(Page-level text extractions)
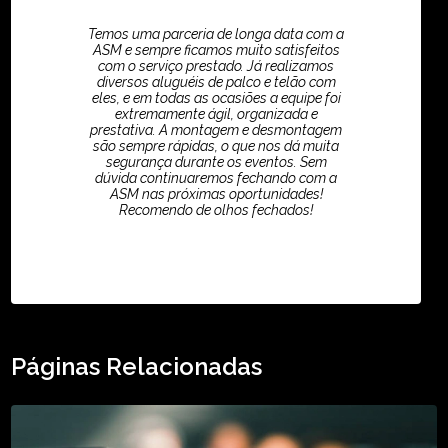
Temos uma parceria de longa data com a
ASM e sempre ficamos muito satisfeitos
com o serviço prestado. Já realizamos
diversos aluguéis de palco e telão com
eles, e em todas as ocasiões a equipe foi
extremamente ágil, organizada e
prestativa. A montagem e desmontagem
são sempre rápidas, o que nos dá muita
segurança durante os eventos. Sem
dúvida continuaremos fechando com a
ASM nas próximas oportunidades!
Recomendo de olhos fechados!
TikTok - Guilherme Santos
Páginas Relacionadas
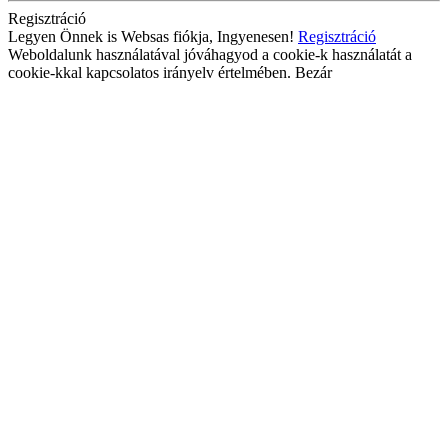
Regisztráció
Legyen Önnek is Websas fiókja, Ingyenesen!
Regisztráció
Weboldalunk használatával jóváhagyod a cookie-k használatát a
cookie-kkal kapcsolatos irányelv értelmében.
Bezár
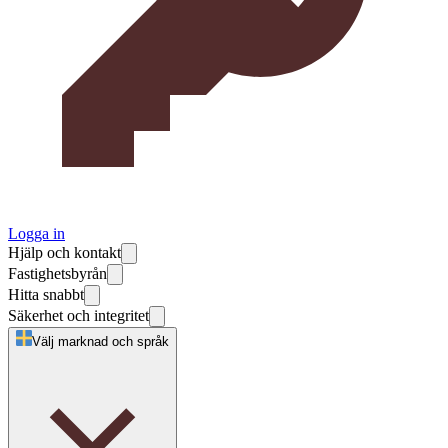
Logga in
Hjälp och kontakt
Fastighetsbyrån
Hitta snabbt
Säkerhet och integritet
Välj marknad och språk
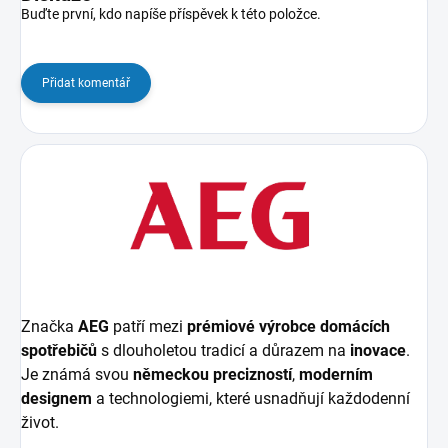
Buďte první, kdo napíše příspěvek k této položce.
Přidat komentář
Značka
AEG
patří mezi
prémiové výrobce domácích
spotřebičů
s dlouholetou tradicí a důrazem na
inovace
.
Je známá svou
německou precizností
,
moderním
designem
a technologiemi, které usnadňují každodenní
život.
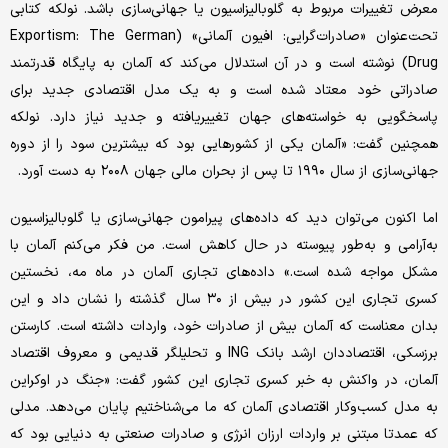
معرض تغییرات مربوط به گلوبالیزاسیون یا جهانی‌سازی باشد. نولکه کتابی
تحت‌عنوان «صادرات‌گرایی: افیون آلمانی» (Exportism: The German
Drug) نوشته است و در آن استدلال می‌کند که آلمان به پایگاه قدرتمند
صادراتی خود معتاد شده است و به یک مدل اقتصادی جدید برای
پاسخگویی به خواسته‌های جهان تغییریافته و جدید نیاز دارد. نولکه
همچنین گفت: «آلمان یکی از کشورهایی بود که بیشترین سود را از دوره
جهانی‌سازی از سال ۱۹۹۰ تا پس از بحران مالی جهان ۲۰۰۸ به دست آورد.
اما اکنون می‌توان دید که داده‌های پیرامون جهانی‌سازی یا گلوبالیزاسیون
به‌آرامی و به‌طور پیوسته در حال کاهش است. من فکر می‌کنم آلمان با
مشکل مواجه شده است.» داده‌های تجاری آلمان در ماه مه، نخستین
کسری تجاری این کشور در بیش از ۳۰ سال گذشته را نشان داد و این
بدان معناست که آلمان بیش از صادرات خود، واردات داشته است. کارستن
برزسکی، اقتصاددان ارشد بانک ING و تحلیلگر قدیمی و معروف اقتصاد
آلمان، در واکنش به خبر کسری تجاری این کشور گفت: «جنگ در اوکراین
به مدل کسب‌وکار اقتصادی آلمان که ما می‌شناختیم پایان می‌دهد. مدلی
که عمدتا مبتنی ‌بر واردات ارزان انرژی و صادرات صنعتی به دنیایی بود که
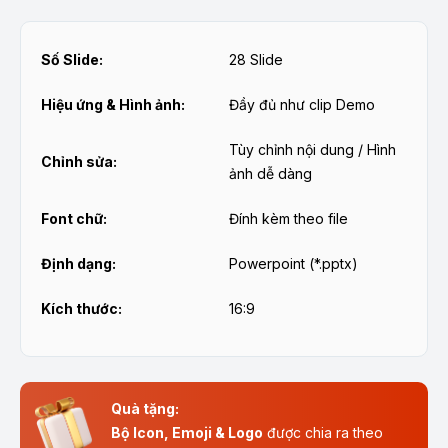
Số Slide:
28 Slide
Hiệu ứng & Hình ảnh:
Đầy đủ như clip Demo
Tùy chỉnh nội dung / Hình
Chỉnh sửa:
ảnh dễ dàng
Font chữ:
Đính kèm theo file
Định dạng:
Powerpoint (*.pptx)
Kích thước:
16:9
Quà tặng:
Bộ Icon, Emoji & Logo
được chia ra theo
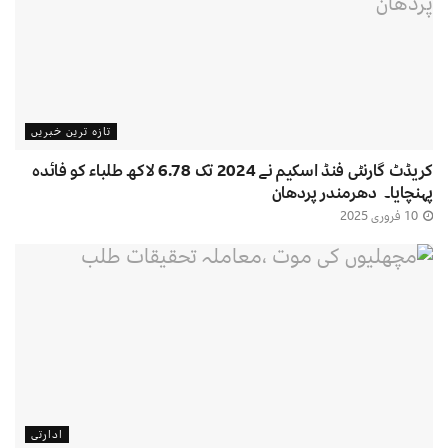
تازہ ترین خبریں
کریڈٹ گارنٹی فنڈ اسکیم نے 2024 تک 6.78 لاکھ طلباء کو فائدہ
پہنچایا۔ دھرمندر پردھان
10 فروری 2025
ادارتی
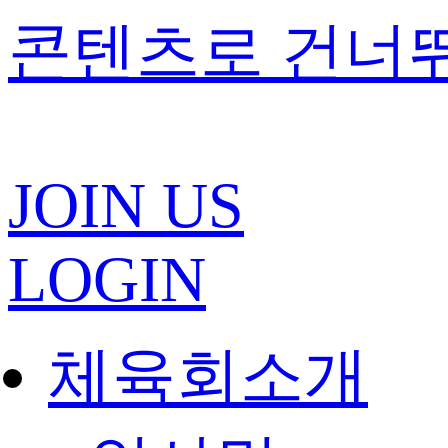
콘텐츠로 건너
JOIN US
LOGIN
체육회소개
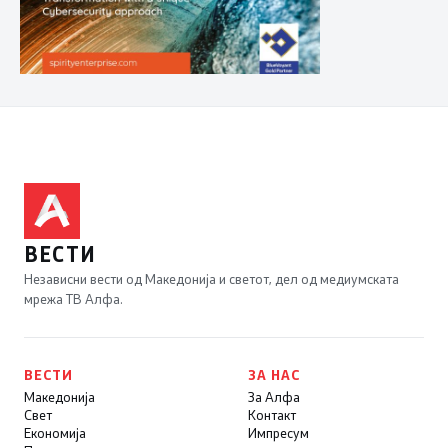
ВЕСТИ
Независни вести од Македонија и светот, дел од медиумската
мрежа ТВ Алфа.
ВЕСТИ
ЗА НАС
Македонија
За Алфа
Свет
Контакт
Економија
Импресум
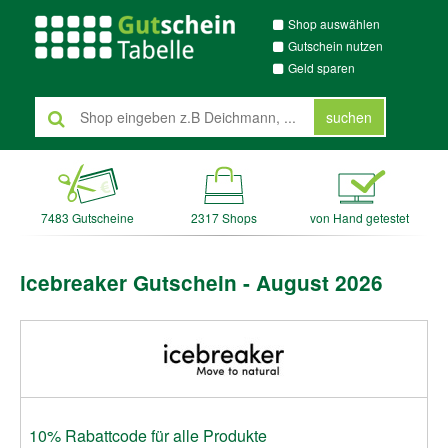
Shop auswählen
Gutschein nutzen
Geld sparen
suchen
7483 Gutscheine
2317 Shops
von Hand getestet
icebreaker Gutschein - August 2026
10% Rabattcode für alle Produkte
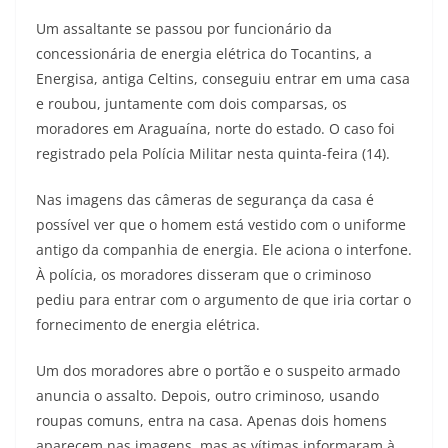
Um assaltante se passou por funcionário da
concessionária de energia elétrica do Tocantins, a
Energisa, antiga Celtins, conseguiu entrar em uma casa
e roubou, juntamente com dois comparsas, os
moradores em Araguaína, norte do estado. O caso foi
registrado pela Polícia Militar nesta quinta-feira (14).
Nas imagens das câmeras de segurança da casa é
possível ver que o homem está vestido com o uniforme
antigo da companhia de energia. Ele aciona o interfone.
À polícia, os moradores disseram que o criminoso
pediu para entrar com o argumento de que iria cortar o
fornecimento de energia elétrica.
Um dos moradores abre o portão e o suspeito armado
anuncia o assalto. Depois, outro criminoso, usando
roupas comuns, entra na casa. Apenas dois homens
aparecem nas imagens, mas as vítimas informaram à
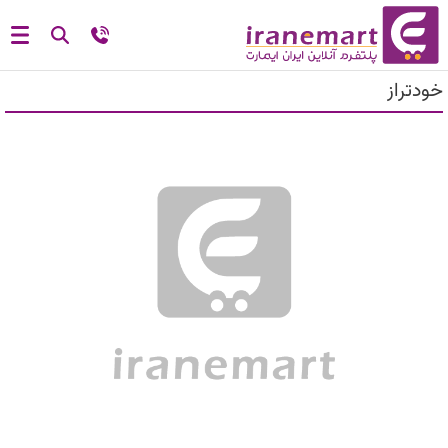
خودتراز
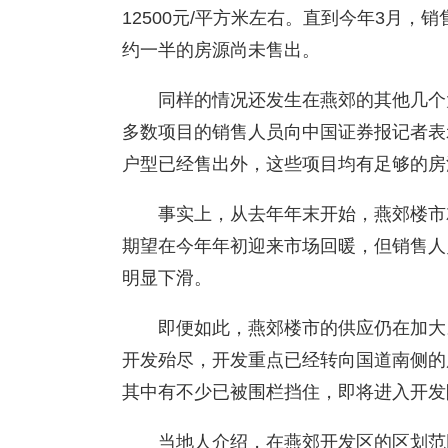
12500元/平方米左右。直到今年3月
约一半的房源尚未售出。
同样的情况还发生在燕郊的其他几个
多数项目的销售人员向中国证券报记者表
户型已经售出外，这些项目均有足够的房
事实上，从去年年末开始，燕郊楼市
期望在今年年初迎来市场回暖，但销售人
明显下滑。
即便如此，燕郊楼市的供应仍在加大
开发殆尽，开发重点已经转向国道南侧的
其中有不少已被围栏挡住，即将进入开发
当地人介绍，在燕郊开发区的区划范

• How to complete this task:
Count each line above where the string "داده" occurs. Give the number only.

• Written response:
2